Highlights and Takeaways from the Association of Internet Researchers Annual Conference (AoIR) 2024

At the end of October, I had the opportunity to attend the 2024 Association of Internet Researchers (AoIR) conference, which took place in the lovely city of Sheffield. This was my first time attending an AoIR conference and I was grateful to join such a vibrant meeting of Internet researchers from all over the world. As a Curatorial and Policy Research Officer for the Algorithmic Archive Project, currently exploring the ways in which social media and algorithmic data are being used across disciplines, this was a unique opportunity for me to engage with a diverse range of research on the web and social platforms.

This year’s AoIR conference was hosted by the University of Sheffield, with the Student Union building serving as the main venue. This impressive structure spans five floors and includes a cosy lounge area on the third floor, offering attendees a space to relax and network between sessions in a packed 4-day program. The main theme of this year’s AoIR2024 conference was “industry”, inviting the research community to reflect and discuss the relationship between the internet and industry. With over thirteen parallel sessions scheduled for each time block, choosing just one to attend proved to be rather challenging.

A view of the University of Sheffield, Student Union where some of the AoIR2024 conference sessions took place between 30 October – 2 November 2024. Photo taken by B. Cannelli

One aspect that really stood out to me from the conference was the diverse range of research involving information generated on social media platforms, spanning from creators’ economy dynamics, news polarization, AI applied in the context of online communities and content moderation, online pop culture and disinformation across various platforms. There were several panels discussing platform governance – the set of rules, policies and decision-making processes that shape how content is collected, accessed and used within a platform – shedding light on the power dynamics that influence user experience. From an archival perspective, understanding how platforms regulate access to data and the consumption of content is crucial, with significant implications for how this content can be archived by memory institutions.

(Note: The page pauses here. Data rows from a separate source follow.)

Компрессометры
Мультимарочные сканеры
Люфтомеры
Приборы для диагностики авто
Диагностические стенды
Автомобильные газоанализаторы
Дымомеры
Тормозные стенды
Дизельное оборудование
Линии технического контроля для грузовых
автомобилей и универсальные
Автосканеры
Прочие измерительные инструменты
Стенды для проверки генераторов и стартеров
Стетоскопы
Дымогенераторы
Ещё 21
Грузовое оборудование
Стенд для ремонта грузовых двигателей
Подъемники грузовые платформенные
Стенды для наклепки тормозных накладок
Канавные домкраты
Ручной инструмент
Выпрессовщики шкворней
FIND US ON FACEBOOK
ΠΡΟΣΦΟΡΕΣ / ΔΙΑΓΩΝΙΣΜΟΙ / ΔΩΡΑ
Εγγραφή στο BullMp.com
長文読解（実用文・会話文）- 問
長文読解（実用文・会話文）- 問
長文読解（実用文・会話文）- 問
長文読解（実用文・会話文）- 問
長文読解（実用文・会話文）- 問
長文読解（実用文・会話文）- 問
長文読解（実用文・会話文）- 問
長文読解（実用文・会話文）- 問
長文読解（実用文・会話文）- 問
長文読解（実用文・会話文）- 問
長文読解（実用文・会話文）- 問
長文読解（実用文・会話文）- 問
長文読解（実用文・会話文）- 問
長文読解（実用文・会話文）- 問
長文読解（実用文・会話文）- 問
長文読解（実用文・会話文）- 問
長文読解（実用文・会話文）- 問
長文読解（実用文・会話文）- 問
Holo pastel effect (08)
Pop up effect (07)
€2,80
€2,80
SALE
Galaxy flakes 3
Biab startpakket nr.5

Among the many sessions exploring virality phenomena and cultures on social media, it is worth mentioning the one reflecting on “mediated memory”. It examined how social platforms like TikTok serve, for instance, as spaces to remember displaced cultures, and how they facilitate the transmission of cultural aspects to younger generations, helping to perpetuate them through time and space. Additionally, the session titled “Times and Transformations” provided some excellent examples of research conducted with web-archived content from research libraries, along with insightful reflections on the epistemology of web archiving.

Firth Court, a Grade II listed Edwardian building that constitutes part of the Western Bank Campus of the University of Sheffield. Photo taken by B. Cannelli

Overall, the conference highlighted the crucial role social media data play in today’s communication landscape and underscored the value of platforms’ user-generated content as a key resource for researchers across a wide range of disciplines. The interplay of light and shadows explored in various panels on platform governance further emphasised the enormous power platforms hold over this user-generated data, as well as the pressing need for support to enable researchers to access and preserve these data over time. 

I left the AoIR2024 conference with so much food for thought! It has also been a fantastic opportunity for networking, which will be important for the scoping phase of the Algorithmic Archive project.